No único caso ocorrido no Brasil, a participante relata: “eu e o pai fomos
buscá-lo no aeroporto, sem que soubéssemos como ele era, só pelas fotos”
(69). Nestes casos, o episódio marcante refere-se ao acolhimento por parte
do amigo, de sua família ou de seu grupo de amigos.
O apoio se refere a alguma forma de ajuda material, informacional,
mas principalmente emocional, como o consolo recebido do amigo ao
terminar um namoro, (40), pelo amigo ter ligado antes de uma entrevista de
estágio trazendo tranqüilidade e confiança (44), por consolar ao não ser
aprovada no vestibular (76), pelas “palavras de apoio que trocamos sobre as
provas, a saudade que ele sente do seu filho e do seu país” (116) e ainda à
ajuda nas atividades da escola (103). O apoio estava presente nas “pequenas
coisas do dia-a-dia, de atos de consideração e cuidado” (31) e nas
“encrencas, ela ficou do meu lado, me apoiando” (7).

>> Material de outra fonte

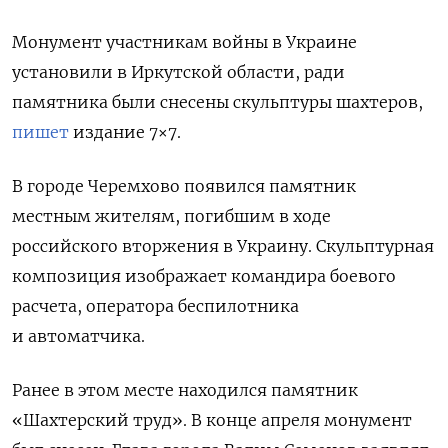
Монумент участникам войны в Украине
установили в Иркутской области, ради
памятника были снесены скульптуры шахтеров,
пишет
издание 7×7.
В городе Черемхово появился памятник
местным жителям, погибшим в ходе
российского вторжения в Украину. Скульптурная
композиция изображает командира боевого
расчета, оператора беспилотника
и автоматчика.
Ранее в этом месте находился памятник
«Шахтерский труд». В конце апреля монумент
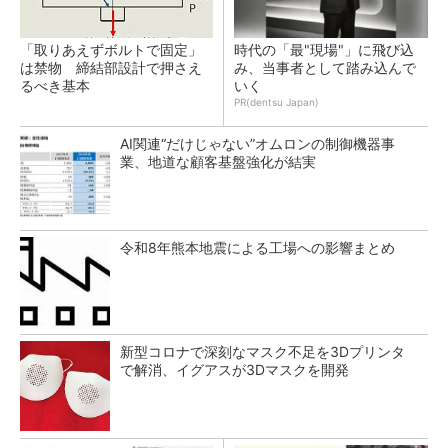
「取りあえずボルトで固定」
時代の「最"現場"」に飛び込
は禁物 締結部設計で押さえ
み、当事者として踏み込んで
るべき基本
いく
PR(dentsu Japan)
AI関連“だけじゃない”オムロンの制御機器事
業、地道な顧客基盤強化が結実
令和8年熊本地震による工場への影響まとめ
新型コロナで深刻なマスク不足を3Dプリンタ
で解消、イグアスが3Dマスクを開発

Alguns episódios marcantes diziam respeito à confiança por parte
do participante no amigo, incluindo “a confiança de deixar a casa por conta
dela” (9) e a confiança do amigo ao conviver “com alguém desconhecido”
(113). A auto-revelação foi indicada em frases como “ter contado sobre seus
filhos e ex-esposa, da falta de amigos e do apoio da família, da solidão”
(87), ao estabelecer “uma conversa muito profunda - uma relação eu-tu”
(82) e também “ao contar sobre as dificuldades de relacionamento com a
própria família distante” (68) e de serem “confidentes uma da outra” (92).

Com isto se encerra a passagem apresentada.